Note: Inpatient (non-COVID) palliative care census is lower since attention is on COVID care. Outpatient volume and work remains similar or slightly increased with telephone management.

Advice from Palliative Care Leadership

Scheduling

  • Be flexible and nimble; restructure early to limit on-campus exposure (i.e., maximize telehealth, minimize PPE use)
    • Consider skeletal inpatient team on-site and one outpatient member on-site with multiple team members available remotely for phone support and clinician coaching
    • Within two weeks, increased inpatient team to three teams on site (two COVID, one non-COVID)
  • Plan for two to three layers of back-up (if possible) since clinicians may get sick, have other roles (e.g., serving through the local VA, local hospices), or have other needs

Medication Management

  • Consider what is necessary for medication management; have become more liberal in medication prescriptions and refills for those who don’t absolutely need an in-person visit per DEA emergency flexibilities

Collaboration and Relationship-Building

  • Be present for other medical teams’ rounds through proactive contact (What are that team's urgent issues? Who are you most worried about?
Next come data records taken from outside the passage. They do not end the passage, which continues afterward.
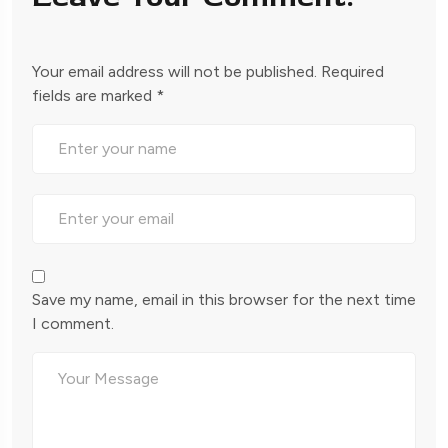
Your email address will not be published.
Required
fields are marked
*
Save my name, email in this browser for the next time
I comment.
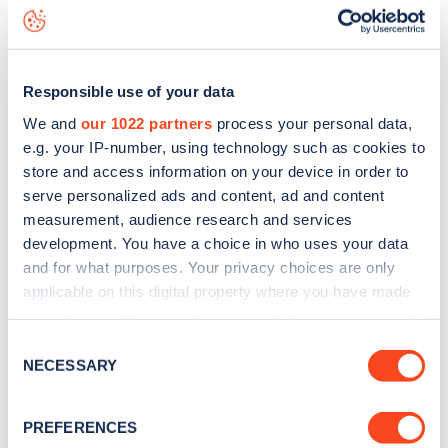
Arundel Terrace
charge point including seeing live status
data, is to
download the app
or view on the
web map
.
Responsible use of your data
We and
our 1022 partners
process your personal data,
e.g. your IP-number, using technology such as cookies to
store and access information on your device in order to
serve personalized ads and content, ad and content
measurement, audience research and services
development. You have a choice in who uses your data
and for what purposes. Your privacy choices are only
applicable on this digital property where you have made
your choices. You can change or withdraw your consent
any time from the Cookie Declaration or by clicking on
Sign up for the Zapmap
Consent
the Privacy trigger icon.
NECESSARY
Selection
newsletter
If you allow, we would also like to:
PREFERENCES
Collect information about your geographical
Stay up-to-date with the latest EV guides, stats,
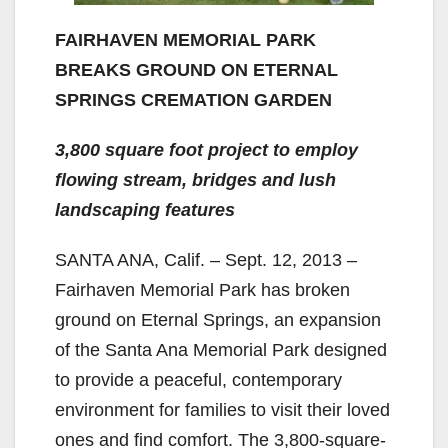
FAIRHAVEN MEMORIAL PARK
BREAKS GROUND ON ETERNAL
SPRINGS
CREMATION GARDEN
3,800 square foot project to employ
flowing stream, bridges and lush
landscaping features
SANTA ANA, Calif. – Sept. 12, 2013 –
Fairhaven Memorial Park has broken
ground on Eternal Springs, an expansion
of the Santa Ana Memorial Park designed
to provide a peaceful, contemporary
environment for families to visit their loved
ones and find comfort. The 3,800-square-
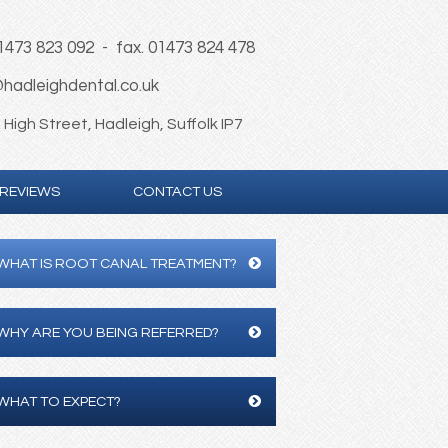
01473 823 092 - fax. 01473 824 478
hadleighdental.co.uk
High Street, Hadleigh, Suffolk IP7
REVIEWS
CONTACT US
WHAT IS ROOT CANAL TREATMENT?
WHY ARE YOU BEING REFERRED?
WHAT TO EXPECT?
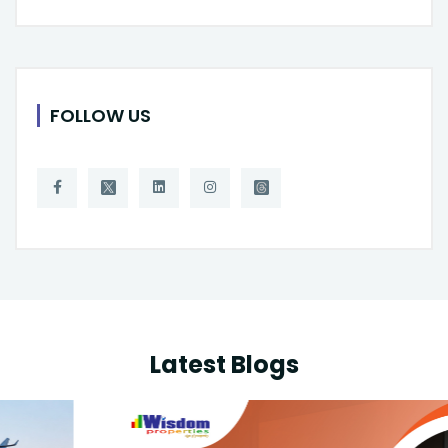
FOLLOW US
Latest Blogs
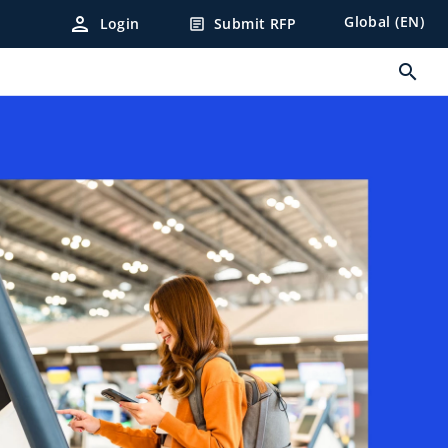
person
Global (EN)
Login
Submit RFP
article
search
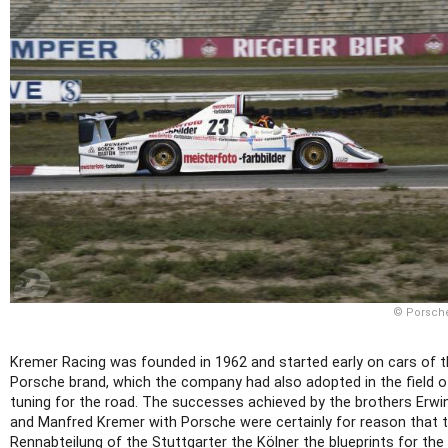
© Porsch
Kremer Racing was founded in 1962 and started early on cars of 
Porsche brand, which the company had also adopted in the field o
tuning for the road. The successes achieved by the brothers Erwi
and Manfred Kremer with Porsche were certainly for reason that 
Rennabteilung of the Stuttgarter the Kölner the blueprints for the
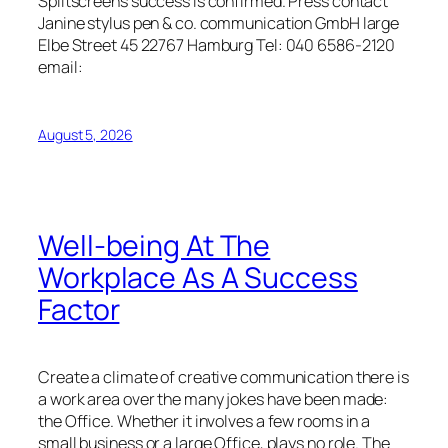
Splitscreens success is confirmed. Press contact
Janine stylus pen & co. communication GmbH large
Elbe Street 45 22767 Hamburg Tel: 040 6586-2120
email:
August 5, 2026
Well-being At The
Workplace As A Success
Factor
Create a climate of creative communication there is
a work area over the many jokes have been made:
the Office. Whether it involves a few rooms in a
small business or a large Office, plays no role. The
How can palliative care help?)

Teamwork

  • Work as a team to identify ways to build in some “normalcy” (e.g., weekly virtual educational conference, journal club, case study reviews, poetry)
  • Proactively support one another and recognize varying levels of comfort in the event that team members are redeployed to unfamiliar areas/duties
  • Hold weekly COVID-19 meeting for the extended palliative care team (inpatient, outpatient, on-service, off-service) to plan

Leadership

  • Biggest challenge for the team is figuring out how to be most helpful in a rapidly-evolving and uncertain environment when the pace, needs, and practice are all different than usual
  • Equal challenge: balancing effort and increased availability of team members with need for self-care, especially in setting of heightened, constant anxiety and stress


This snapshot was consolidated, edited, and condensed by Constance Dahlin, MSN, ANP-BC, ACHPN, FPCN, FAAN, Consultant, Center to Advance Palliative Care.